(One quick note for those who don't want to wade through the rest
Setting exposure compensation, or adjusting manual exposure, for high-contrast scenes requires practice. Per the below, the OP would not have had to make an adjustment in this case, but against a darker background, it would certainly be appropriate. There's no substitute for experience, bracketing, and analyzing results.)
abc1234 wrote:
How about supplying your camera and exposure information so we do not have to look it up? ....
https://www.get-metadata.com/For exif viewing, this site is quick and easy and doesn't require your passing the "I am not a robot" test, which I invariably fail
f/8, 1/1250 sec, ISO 200, 480 mm on 200-500 mm lens, aperture priority with -1 EC.
I don't know if it's possible, without information from the OP, to know how much the polarizer affected exposure; however, in checking the histogram in PS Elements ACR, I could easily take the image 2 stops lighter without losing detail in the swan. The question is where to gain the two stops without lowering shutter speed or changing aperture.

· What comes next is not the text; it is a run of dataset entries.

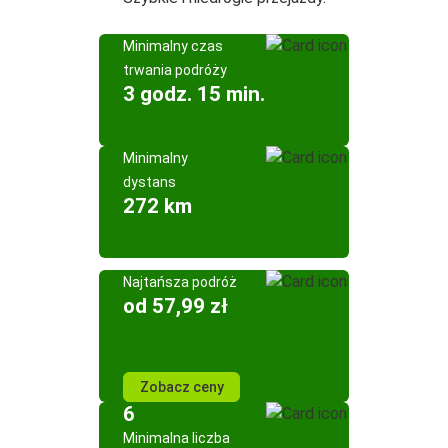
Minimalny czas
trwania podróży
3 godz. 15 min.
Minimalny
dystans
272 km
Najtańsza podróż
od 57,99 zł
Zobacz ceny
6
Minimalna liczba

In this case change ISO to 100 and set EC back to zero.
This flexibility with exposure is important to know, because when shooting wildlife you have to prioritize and you often have to make decisions quickly if you're going to capture the moment.
IMO the most important is a fast enough shutter speed to prevent motion blur. #2 is aperture for the depth of field you desire. Using
this calculator will help decide appropriate aperture: the further away you are, the more dof you can enjoy at a given f/stop.
Steve Perry's name came up in the thread posted to Analysis. His website is
https://backcountrygallery.com/And his UHH user account is
https://www.uglyhedgehog.com/user-profile?usernum=60547He has topics and links posted to UHH + many e-books on his website for those wishing to explore further, including when to use auto ISO and when to use burst mode. He is a great resource for this forum!